Corthron’s most recent novel, “Moon and the Mars,” tells a coming-of-age story of a young Black/Irish girl in the Five Points district in New York in the years just before and during the Civil War. Her awards include the Windham Campbell Prize for Drama, the Horton Foote Prize, the Flora Roberts Award, and more.

"Among the infinite literary pages dedicated to the 16th president, Christina Kirk's stage portrayal is unique in that it gives voice not just to Mary Todd but to Lincoln's African American intimates,” Corthron said. “’A House Divided’ is a meticulously researched work, politically invigorating and deliciously theatrical."

The reading will feature professional actors from Chicago and Omaha, as well as local talent. Students and faculty from the Johnny Carson School of Theatre and Film will also be involved.
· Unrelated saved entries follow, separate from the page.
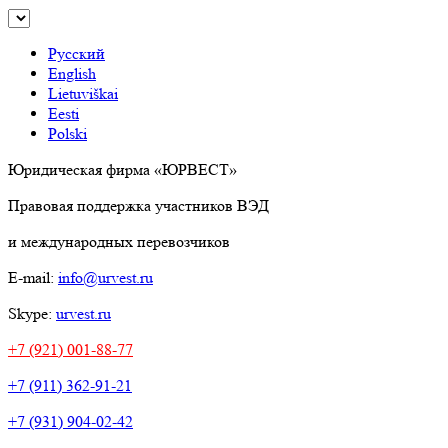
Русский
English
Lietuviškai
Eesti
Polski
Юридическая фирма «ЮРВЕСТ»
Правовая поддержка участников ВЭД
и международных перевозчиков
E-mail:
info@urvest.ru
Skype:
urvest.ru
+7 (921) 001-88-77
+7 (911) 362-91-21
+7 (931) 904-02-42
“I have two students playing roles, and I have one student reading the stage directions, and I’ll probably have a student assistant director,” Kirk said.

Kirk said she hopes the play lets people think about their relationships and how they navigate differences with each other.
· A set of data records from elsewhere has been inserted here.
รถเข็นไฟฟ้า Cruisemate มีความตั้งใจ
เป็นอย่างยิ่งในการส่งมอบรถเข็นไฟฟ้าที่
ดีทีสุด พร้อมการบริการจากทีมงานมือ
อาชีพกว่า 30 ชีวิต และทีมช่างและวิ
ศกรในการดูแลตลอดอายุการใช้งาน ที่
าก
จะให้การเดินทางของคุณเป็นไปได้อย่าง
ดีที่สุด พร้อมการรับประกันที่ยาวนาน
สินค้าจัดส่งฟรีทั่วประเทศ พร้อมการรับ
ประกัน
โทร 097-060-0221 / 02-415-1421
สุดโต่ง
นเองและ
“I hope people think critically about how it is to relate to those whose opinions or points of view are different from their own, and that they find some empathy for what it’s like to be in conflict with someone, particularly a family member, who may see the world differently than they do,” she said. “The play asks us to consider the stakes involved in loving someone unconditionally.”

Kirk hopes “A House Divided” can eventually be produced.

“It’d be great to produce it in Lincoln, Nebraska. It would also be wonderful to produce it in Illinois, the “Land of Lincoln,” so I’ll be reaching out to producers in the Chicago area,” she said. “I’d also like to get it published, so I’ll likely be submitting it to contests and be looking for other ways to get it out there.”

Kirk has had fun writing the play and hopes to do more of that in the future.

“This is definitely a new venture for me. Most of my scholarship, to date, has been as a director and as an actor,” she said. “This was a departure for me, but it’s what I want to do now. I’ve already got my idea for my next play.”

Kirk previously served as the director of the Johnny Carson School of Theatre and Film and executive director of the Nebraska Repertory Theatre from 2019-2022. Her directing credits include The Living Theatre, New Dramatists, assisting Liviu Ciulei at Arena Stage and numerous productions for Otterbein University Theatre and Otterbein Summer Theatre. She recently performed the role of Linda in the Nebraska Repertory Theatre’s 2022 production of “Death of a Salesman” and has performed at the Illinois Shakespeare Festival, the Illinois Repertory Theatre, CATCO (Contemporary American Theatre Company), among others.

The Studio Theatre is located on the first floor of the Temple Building, which is located at 12th and R streets on the University of Nebraska–Lincoln’s city campus.